§ SUPPLIED MATERIAL:

<<<<

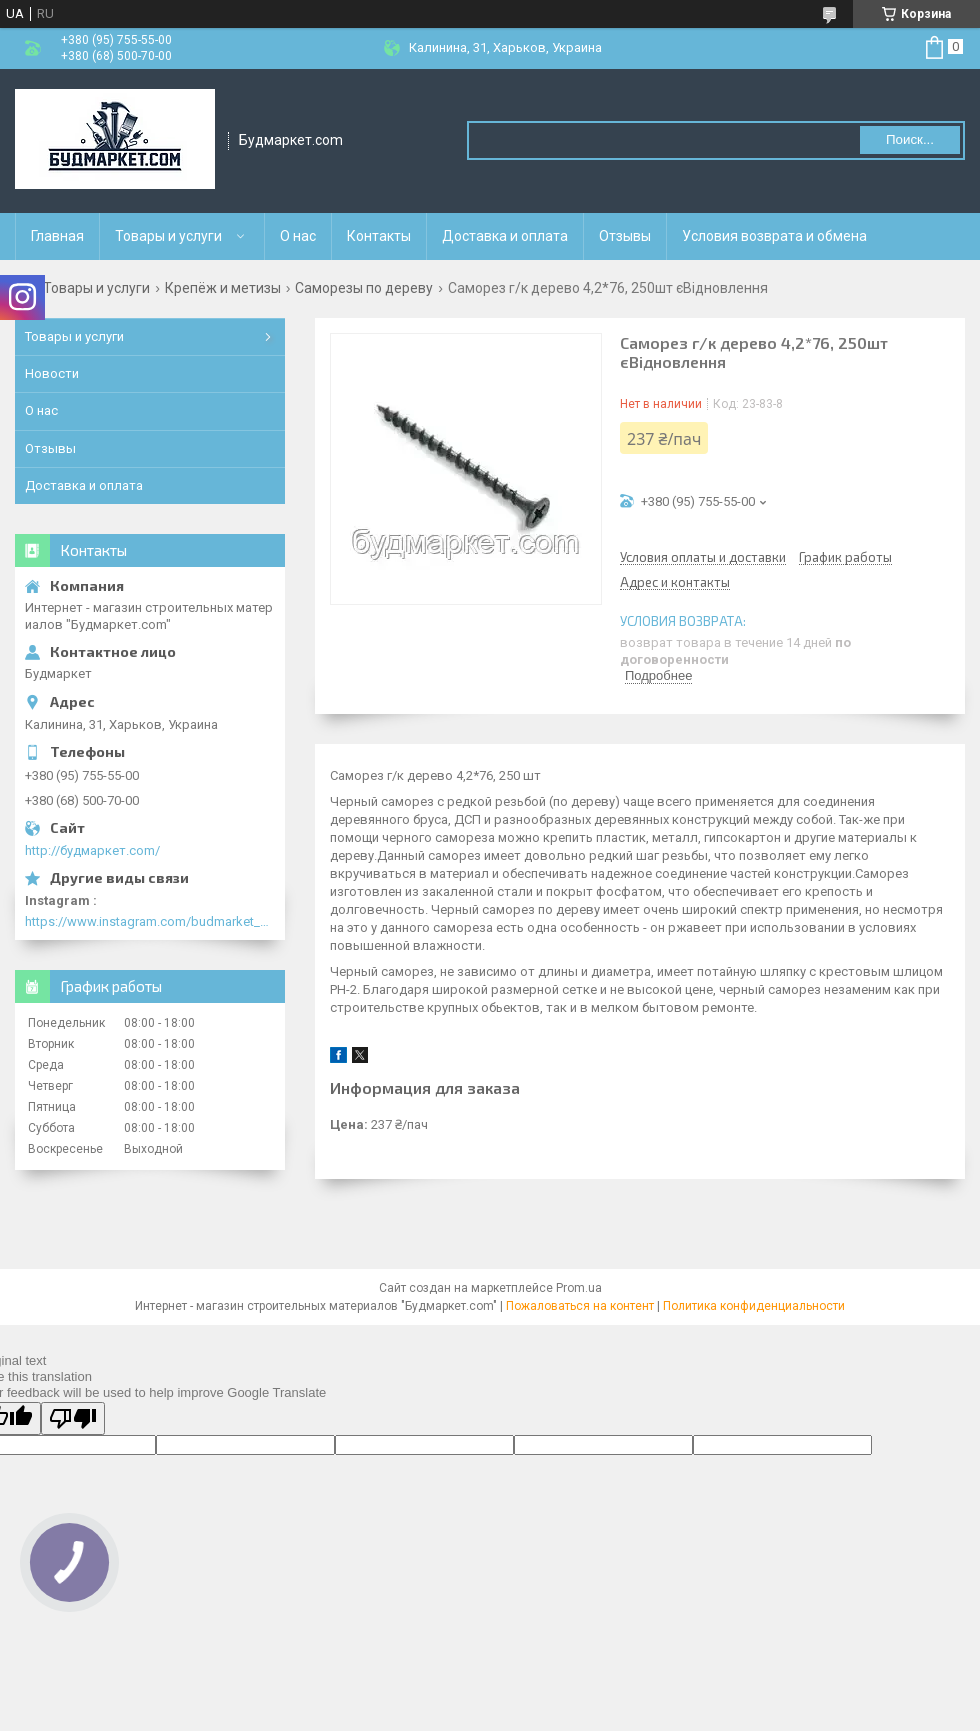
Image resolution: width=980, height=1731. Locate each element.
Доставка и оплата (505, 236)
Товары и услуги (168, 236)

>>>>
<<<<

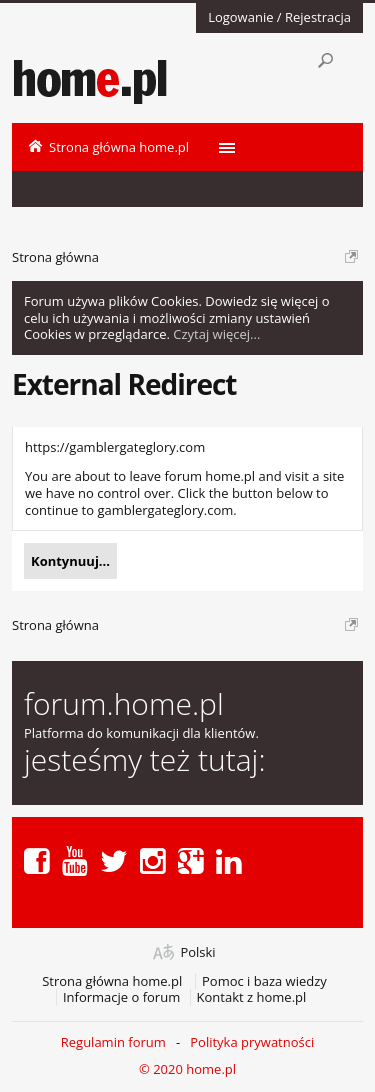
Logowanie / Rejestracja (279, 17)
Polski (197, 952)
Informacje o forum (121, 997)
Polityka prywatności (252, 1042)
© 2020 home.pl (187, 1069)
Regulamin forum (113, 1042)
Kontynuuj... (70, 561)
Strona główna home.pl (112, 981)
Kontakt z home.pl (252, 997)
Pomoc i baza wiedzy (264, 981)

>>>>

§ TASK TO COMPLETE: Out of the entries above, write out only the lines between the line holding "Image resolution: width=980, height=1731." and the line holding "Товары и услуги (168, 236)", inclusive, each exactly as given.

§ YOUR SOLUTION:
Image resolution: width=980, height=1731. Locate each element.
Доставка и оплата (505, 236)
Товары и услуги (168, 236)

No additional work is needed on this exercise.